A former eBay Inc. security operations manager. has been sentenced to 18 months in prison for his role in an extensive campaign to terrorize and intimidate the editor and publisher of an online newsletter
Philip Cooke pleaded guilty in October to conspiracy to commit cyberstalking and conspiracy to tamper with witnesses for his part in the settlement targeting a Massachusetts couple who published an online newsletter criticizing the online auction site.
Several other former eBay employees have also pleaded guilty to the scheme, which, according to prosecutors, included sending threatening online messages and disturbing deliveries — such as live cockroaches and a funeral wreath — to the couple’s home.
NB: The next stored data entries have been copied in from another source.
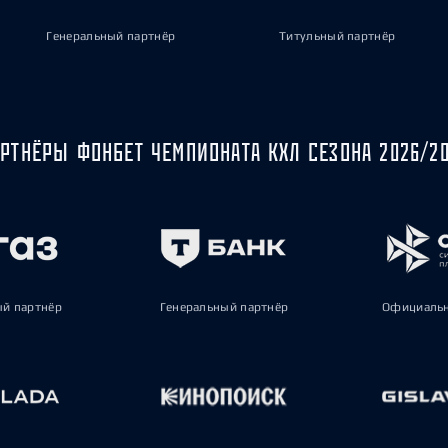
Генеральный партнёр
Титульный партнёр
РТНЁРЫ ФОНБЕТ ЧЕМПИОНАТА КХЛ СЕЗОНА 2026/2
ый партнёр
Генеральный партнёр
Официальн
Prosecutors say Cooke, a retired police captain from Santa Clara, California, attended a meeting at eBay’s headquarters where employees planned to send harassing anonymous messages to one of the victims via Twitter. They say Cooke also tried to obstruct the police investigation into the plan.
Cooke’s lawyer wrote in court documents that his role in the campaign was “limited” and that he was trying to warn his colleagues not to send threatening messages or disrupt deliveries.
“He has accepted full responsibility for his misconduct, deeply regrets his poor choices and will do anything to make his life right,” his attorney, Susan Winkler, wrote.
The couple filed a lawsuit last week against the Silicon Valley giant, accusing it of being involved in a conspiracy to “intimidate, threaten to kill, torture, terrorize, stalk and silence them.” to “stifle their reporting on eBay”.
In a statement responding to that lawsuit, eBay apologized to the couple and emphasized that it cooperated fully with authorities during their investigation.